Rozdział 21

27 0 0
                                    

Przepraszam za przecinki, błędy i przerwę (brałam przykład z 5os ;)) WRÓCIŁAM

Siedziałam na kanapie czytając maile od osób zainteresowanych tatuażem. Napiłam się kawy która stała obok mnie i wróciłam do zapisywania ludzi chętnych.

- Hej. - usłyszałam obok siebie. Spojrzałam do góry,  gdzie stała Zuz ze swoim kubkiem kawy. Chwilę potem za nią stanęła Juls z kubkiem herbaty jak mogłam się domyślać po zwisającym sznureczku.

- Hej. - odpowiedziałam przymykając laptopa.

- Chciałyśmy cię wyprowadzić na dwór. - uśmiechnęła się Zuz. W duchu przewróciłam oczami była chyba 7 rana, a my byłyśmy na nogach, bo na 9 wszystkie miałyśmy na uczelnie a musiałyśmy dokończyć różne rzeczy przed wyjściem.

- Wyjście z wami wiąże się z pogadanką ma się rozumieć?

- Nie co ty, będziemy siedzieć cicho w samochodzie. - powiedziała ironicznie Juls.

- Ale przecież mamy radio...- Zuz na nią spojrzała.

- Zaraz możesz go nie mieć. - warknęła w odpowiedzi.

- Dobra pójdę z wami tylko się ubiorę. - odłożyłam laptopa poprawiając kocyk którym byłam owinięta.

- My też nie jesteśmy ubrane, więc nic się nie stanie jak się przejdziemy 10 minut wzdłuż osiedla owinięte w koce.

I tak o to wyszłyśmy w piżamach i z kubkami w dłoniach owinięte w ciepłe koce.

- Rozmawiałaś z Ashtonem? - zapytała po chwili Zuz. Spojrzałam na nią chcąc zobaczyć jej wyraz twarzy ale dziewczyna patrzyła w kubek mając nisko opuszczoną głowę.

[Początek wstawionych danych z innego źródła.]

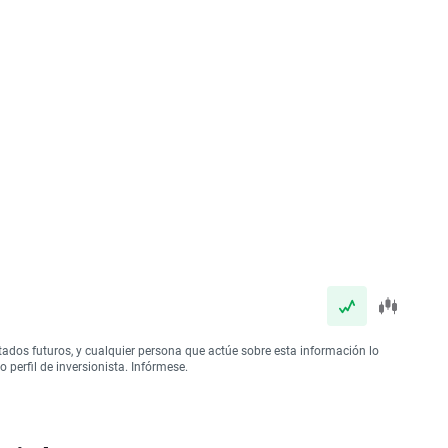
tados futuros, y cualquier persona que actúe sobre esta información lo
perfil de inversionista. Infórmese.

- Chciałam ale nie odbierał więc przestałam dzwonić.

- Pewnie dzwoniłaś jak nagrywali albo mieli koncerty.

- Pewnie tak. - wzruszyłam jedynie ramionami. Obok nas przeszedł jakiś facet ubrany w idealny garnitur  i obrzucił nas spojrzeniem tak krytycznym, że aż się zaśmiałam.

- Pogadaj z nim jak najszybciej. Przecież wiesz, że zaraz wyjeżdżamy do Jade.

- Ta wiem. Pogadam z nim dziś wieczorem jak będzie chciał odebrać.

- Pixie no....-zapiszczała Zuz.

- Dobra pojadę do nich okey?!

- I o to chodziło. - uśmiechnęła się najwyraźniej ciesząc się ze swojego zwycięstwa.

- A teraz wracajmy, bo pewnie muszę was podwieźć na uczelnie co?

- Właściwie to mnie zabiera Michael. - powiedziała Juls.

- A mnie Calum. - wywróciłam oczami prychając i zawróciłam do domu.


- Jak chcecie to wpadnijcie po zajęciach do studia to wam obiad zamówię! - krzyknęłam od drzwi.

- To co zawsze! - usłyszałam Juls która pakowała się na uczelnie.

- Mi też!

- Okey, wychodzę! - i nie czekając zatrzasnęłam drzwi. Wyszłam z osiedla i wsiadłam do auta rzucając torbę z notatkami i laptopem na siedzenie pasażera.

Zaparkowałam na parkingu uczelni. Miałam jeszcze 20 minut do rozpoczęcia wykładu, więc stwierdziłam, że zapłacę teraz za ten miesiąc żeby móc potem od razu jechać do studia.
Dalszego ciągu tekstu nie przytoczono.